I lost a friend to fentanyl in 2013. She was NOT an addict. It was legally prescribed to her for back pain. It is the devil. I would not even classify her pain as severe or chronic-should never have been prescribed for her. Probably one of many reasons that it is no longer prescribed at all. All of the people dying now are not addicts. Some are victims of terroristic actions, domestic & foreign. So much of this crap is coming across an open, unprotected southern border. The current US administration cares ZERO about human lives other than their own. They do lip service to it in the name of your vote. And the same ones who say they care about women & children at the border will encourage the slaughter of our unborn. Wake up people.

Reply
Flossip Top fan October 16, 2023 at 9:51 am

So these “terroristic actions, domestic and foreign” are forcing people to take fentanyl? Literally, showing up at their house and forcing their mouths open and making them swallow it?
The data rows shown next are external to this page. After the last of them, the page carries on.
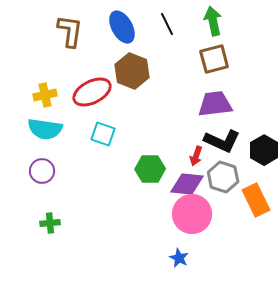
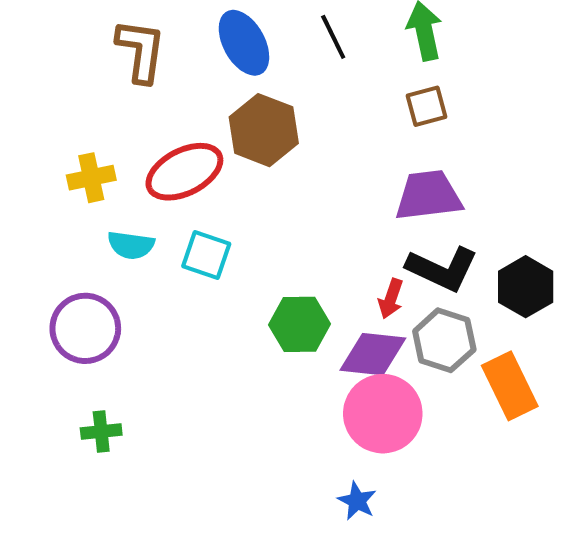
brown square: (214, 59) -> (426, 106), size x0.7
cyan semicircle: (45, 129) -> (131, 245), moved, size x0.7
purple circle: (42, 171) -> (85, 328), size x1.4

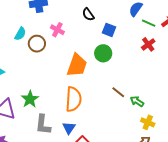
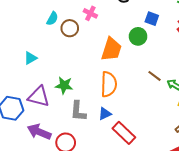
blue square: (109, 30) -> (152, 19), moved
green star: (30, 99) -> (64, 85), turned -30
blue triangle: (69, 128) -> (105, 114), turned 32

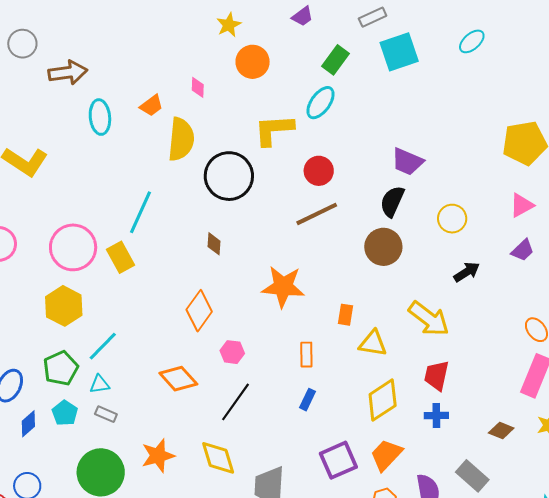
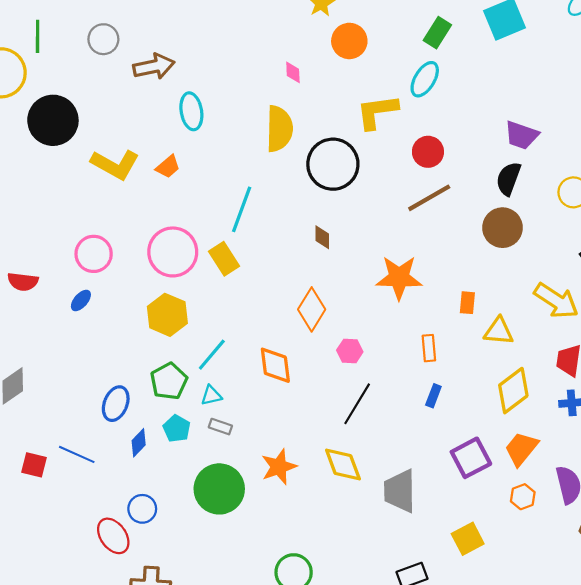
orange trapezoid: (151, 106) -> (168, 167), moved
orange diamond: (178, 379) -> (275, 365), moved, turned 39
Your friend presumably got her RX from a legit pharmacy, not over the border in Mexico.

This continued insistence that the real villains are illegal immigrants are a bold leap away from the GOP’s usual stance for “personal responsibility”.

Reply
wtaylor201828001 Top fan October 14, 2023 at 2:49 pm

Contrarian opinion here. Yes, fentanyl is a horrible substance and my heart goes out to the families of those lost to it. But 90 overdose deaths in a year in York County? York County is home to roughly 300,000 people. Are other things causing more deaths?

Reply
Nanker Phelge October 15, 2023 at 3:07 pm

Another fitsnews reacharound for LMC.

Legalize all drugs and the fentanyl problem goes away. You’re welcome.